The output power of dispatchable DGs such as micro turbines, fuel cells and bio-diesel
generators are controlled to maintain the desired system frequency and voltage in an
autonomous micro grid. On the other hand, non dispatchable DGs such as wind and PV, in
which the output power depends on the environmental conditions, are controlled in maximum
power point tracking (MPPT) to harness as much energy as possible.
The dynamic response of inertial and non-inertial DGs is different. The response of inertial
DGs (rotary machine based) will be slower compared to the non-inertial DGs (converter
interfaced). For example, a diesel generator and a hydro generator are inertial sources since
they include synchronous generators with their rotating inertial masses.

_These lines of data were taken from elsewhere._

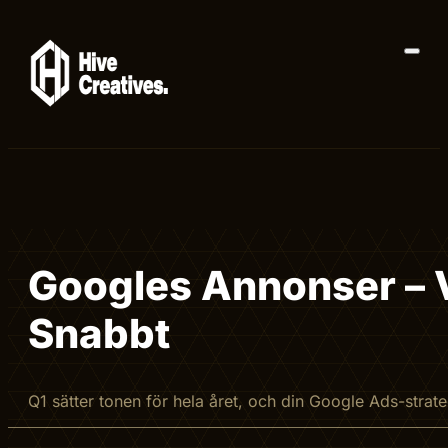
Googles Annonser – Vi
Snabbt
Q1 sätter tonen för hela året, och din Google Ads-strate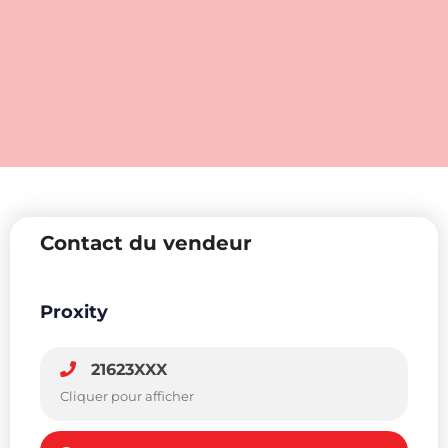
Contact du vendeur
Proxity
21623XXX
Cliquer pour afficher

Thus, a finite time is required to change output power of an inertial DG. On the other hand,
the DGs connected through converters such as PVs, fuel cells and batteries are non-inertial
and they can respond to change real and reactive power output very quickly. This mismatch
in response rate can create power and frequency fluctuations in an autonomous micro grid
where no single dominant energy source is present. Therefore, the control and power
management strategies are vital for an autonomous micro grid in the presence of few
different types of DGs.
To maximize the efficiency of the unit, the sources need to be placed close to the heat load
rather than the electrical load since it is easier to transport electricity over longer distances.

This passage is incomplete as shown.